In this post, we will focus on ticket routing operations within the IT Service Desk domain. Organizations typically model business decisions against three key constraints: Problem Identification, Ticket Distribution and Workforce Assignment. The goal of an autonomous ticket routing technology is to optimize for all three of these key pillars.

The Iron Triangle of IT Service Desk

Service Desk organizations are constantly evolving and adapting to manage support and services for an ever-growing user base. They operate in narrowly defined constrained environments, where teams are required to meet specific KPI objectives. Once the KPIs are defined, pre-defined frameworks and operational models are adopted to reach optimal performance against the said constraints: the ability to  identify IT issues; routing tickets to the right resolution teams and distributing HR assignments based on skill set availability, types of IT incidents and other business goals. In practice, the scale of business operations make it impossible to address all three constraints, so the decision makers are compelled to adopt intuitive ideas and technology solutions as the path of least resistance. These methods work well under specific circumstances and eventually, must integrate with existing workflows as well as technology solutions. The end result is that the Service Desk staff is forced to perform a growing list of tasks manually, ensuring all solutions work well to meet the predefined KPIs, which in fact may not be optimized for the global objective. This practice denies the often overlooked opportunity for employees to adapt their workforce capabilities necessary to address new challenges facing the dynamic IT Service Desk landscape. A global view of Service Desk operations is key to optimally address these multiple challenges simultaneously. This is where the role of disruptive AI solutions comes into play: the ability to investigate the trends in data, discovering patterns in support requests and modeling operational workflows to meet all constraints. This capability is key to solving a myriad of Service Desk issues across the three constraints:  

1. Problem Identification:

The traditional process requires users to classify IT issues under known problem categories. Users are often unaware of the correct categories corresponding to their support requests, which may in fact fall under multiple overlapping support categories. The lack of accurate and precise problem classification makes it further difficult to categorize the support request, compelling users to submit tickets under the Other category, which does little to help reach the right resolution teams promptly.

Solution: AI Clusters

NLP technologies analyze historical ticket archives and correlate unstructured and vague tickets to find the most accurate identifiers and features describing a problem classification. The AI technology then generates clusters of similar issue categories, allowing the right resolution teams to find solutions for newly discovered issues faster by addressing the underlying problem root cause.

2. Ticket Distribution:

The scale and variety of support requests and IT issues often makes it challenging to automate the ticket distribution and routing process optimally. Organizations require Service Desk teams to resolve tickets based on business objectives and KPIs such as MTTR and MTTD on issues most impactful toward these goals. As a result, ticket distribution becomes a manual exercise that is detrimental to the overall performance of the Service Desk, despite the availability of traditional automated routing tools.

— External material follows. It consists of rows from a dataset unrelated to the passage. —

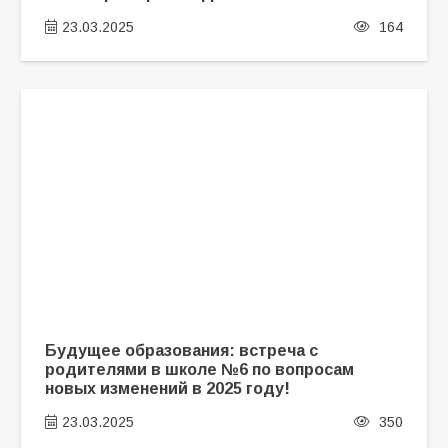
23.03.2025
164
Будущее образования: встреча с
родителями в школе №6 по вопросам
новых изменений в 2025 году!
23.03.2025
350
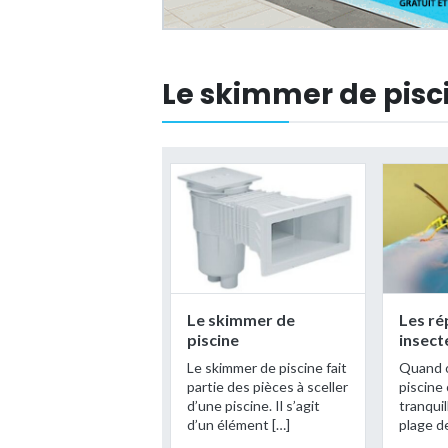
Le skimmer de pisc
Le skimmer de
Les ré
piscine
insect
Le skimmer de piscine fait
Quand o
partie des pièces à sceller
piscine
d’une piscine. Il s’agit
tranqui
d’un élément […]
plage de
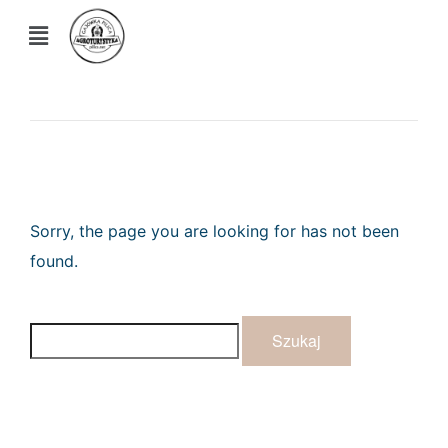
Sorry, the page you are looking for has not been
found.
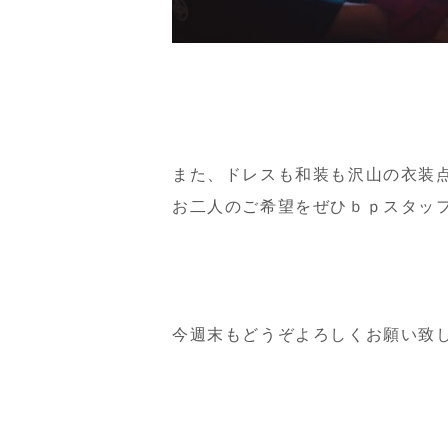
また、ドレスも和装も沢山の衣装
お二人のご希望をぜひｂｐスタッ
今週末もどうぞよろしくお願い致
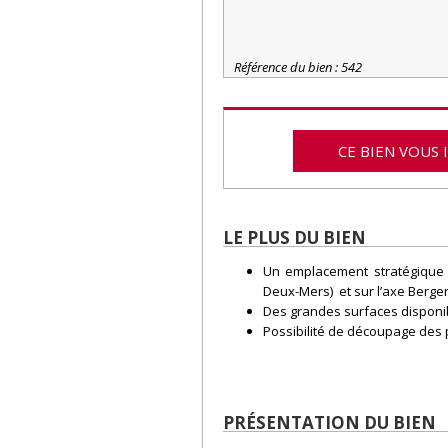
Référence du bien : 542
CE BIEN VOUS 
LE PLUS DU BIEN
Un emplacement stratégique 
Deux-Mers) et sur l’axe Berg
Des grandes surfaces disponi
Possibilité de découpage des 
PRÉSENTATION DU BIEN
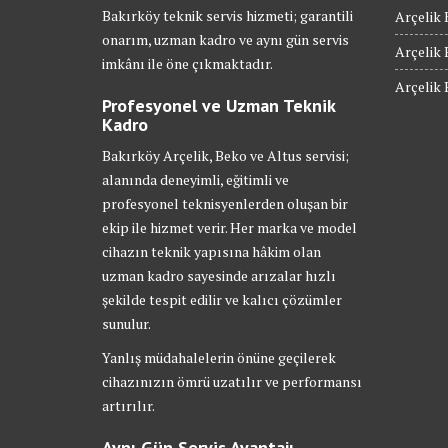
Bakırköy teknik servis hizmeti; garantili
Arçelik 
onarım, uzman kadro ve aynı gün servis
Arçelik 
imkânı ile öne çıkmaktadır.
Arçelik 
Profesyonel ve Uzman Teknik
Kadro
Bakırköy Arçelik, Beko ve Altus servisi;
alanında deneyimli, eğitimli ve
profesyonel teknisyenlerden oluşan bir
ekip ile hizmet verir. Her marka ve model
cihazın teknik yapısına hâkim olan
uzman kadro sayesinde arızalar hızlı
şekilde tespit edilir ve kalıcı çözümler
sunulur.
Yanlış müdahalelerin önüne geçilerek
cihazınızın ömrü uzatılır ve performansı
artırılır.
Aynı Gün Servis Avantajı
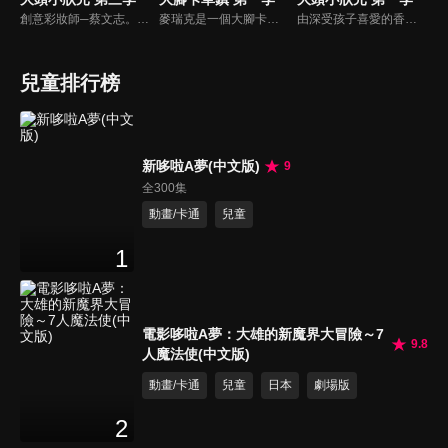
創意彩妝師─蔡文志。香蕉哥哥扮演成一個老婆婆，大頭嚇了一跳，於是香蕉哥哥介紹了化妝師─Tommy給大頭認識。Tommy帶香蕉哥哥、大頭一起參觀Tommy幫學生上課的情形，Tommy和香蕉哥哥舉行創意彩妝PK賽。
麥瑞克是一個大腳卡車。 大腳卡車城的居民們都可以尋求他的説明。 但是，他幾乎沒法一個人解決所有的問題。 幸運的是，他有很多朋友會説明他！ 大腳卡車們在這個豐富的卡車城裡過著幸福的生活，這裡也經常有一些讓人激動的事情發生。
由深受孩子喜愛的香蕉哥哥林掄元遍訪全台，帶領小朋友認識台灣各地的技藝達人，介紹日常生活中息息相關的行業。
兒童排行榜
新哆啦A夢(中文版)
9
全300集
動畫/卡通
兒童
1
電影哆啦A夢：大雄的新魔界大冒險～7
9.8
人魔法使(中文版)
動畫/卡通
兒童
日本
劇場版
2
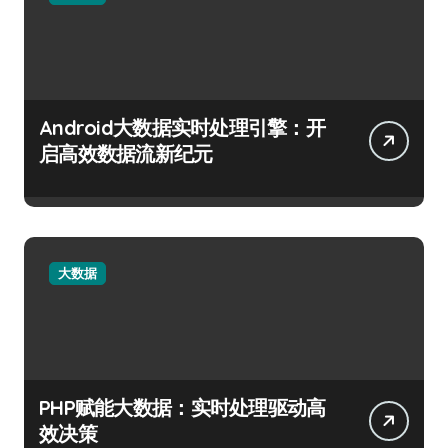
Android大数据实时处理引擎：开
启高效数据流新纪元
大数据
PHP赋能大数据：实时处理驱动高
效决策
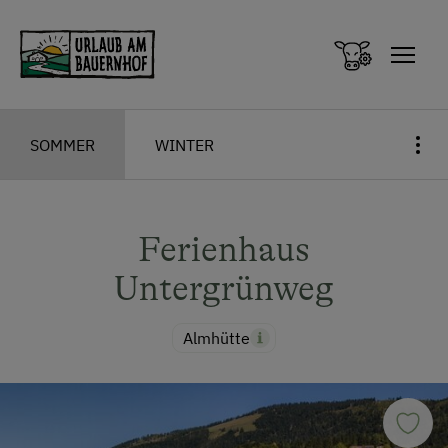
Zum Inhalt springen (Alt+0)
Zum Hauptmenü springen (Alt+1)
SOMMER
WINTER
Ferienhaus
Untergrünweg
Almhütte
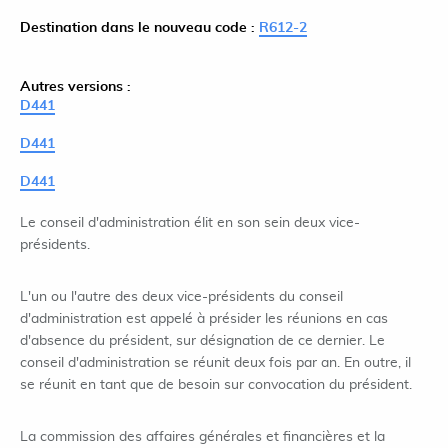
Destination dans le nouveau code :
R612-2
Autres versions :
D441
D441
D441
Le conseil d'administration élit en son sein deux vice-
présidents.
L'un ou l'autre des deux vice-présidents du conseil
d'administration est appelé à présider les réunions en cas
d'absence du président, sur désignation de ce dernier. Le
conseil d'administration se réunit deux fois par an. En outre, il
se réunit en tant que de besoin sur convocation du président.
La commission des affaires générales et financières et la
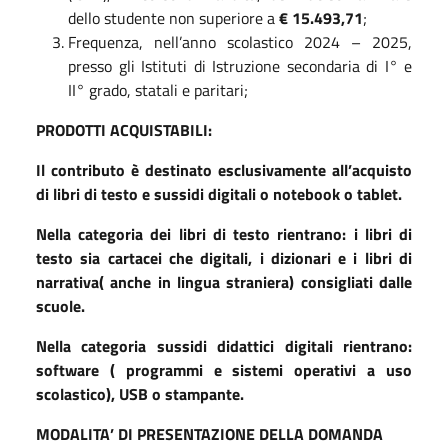
dello studente non superiore a
€ 15.493,71
;
Frequenza, nell’anno scolastico 2024 – 2025,
presso gli Istituti di Istruzione secondaria di I° e
II° grado, statali e paritari;
PRODOTTI ACQUISTABILI:
Il contributo è destinato esclusivamente all’acquisto
di libri di testo e sussidi digitali o notebook o tablet.
Nella categoria dei libri di testo rientrano: i libri di
testo sia cartacei che digitali, i dizionari e i libri di
narrativa( anche in lingua straniera) consigliati dalle
scuole.
Nella categoria sussidi didattici digitali rientrano:
software ( programmi e sistemi operativi a uso
scolastico), USB o stampante.
MODALITA’ DI PRESENTAZIONE DELLA DOMANDA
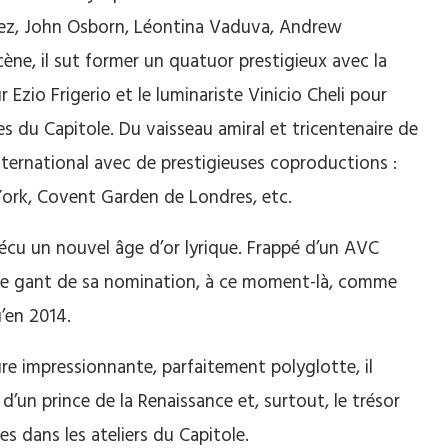
rez, John Osborn, Léontina Vaduva, Andrew
scène, il sut former un quatuor prestigieux avec la
Ezio Frigerio et le luminariste Vinicio Cheli pour
s du Capitole. Du vaisseau amiral et tricentenaire de
international avec de prestigieuses coproductions :
ork, Covent Garden de Londres, etc.
vécu un nouvel âge d’or lyrique. Frappé d’un AVC
ut le gant de sa nomination, à ce moment-là, comme
u’en 2014.
e impressionnante, parfaitement polyglotte, il
’un prince de la Renaissance et, surtout, le trésor
 dans les ateliers du Capitole.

Solution: Adaptive Load Balancing​

Load balancing capabilities based on AI technologies can incorporate a variety of KPIs and constraints to ensure optimal ticket distribution. This results in reduced MTTD and MTTR on mission-critical issues and maintaining highly dependable IT services.

3. Workforce Assignment:

Service Desk organizations are not only overwhelmed by the sheer volume of support requests, but also struggle to make optimal use of the skills and knowledge already available to them. Suboptimal ticket routing, lack of skill set mapping between resolution teams and the ability to accumulate and share the acquired knowledge greatly reduces the ability of Service Desk organizations to scale their operational capacity.

Solution: AI Skill Set Mapping

AI based skill set mapping technologies bridge the skills gap by routing tickets based on the most relevant and available team members as well as making it easier to identify, extract and share applicable knowledge across the ticket lifecycle.

Modern IT Service Desk must constantly evolve and enhance their ability to meet organizational goals based on the constraints associated with ticket routing, skills availability and their ability to shift left resolution through fast problem resolution. In order to address these limitations, the IT Service Desk needs intelligence embedded into decision making as well as the execution process. Optimizing for all three sides of the autonomous routing triangle therefore becomes an ongoing process based on AI models that continuously learn, adapt and implement decisions based on the new ticketing information.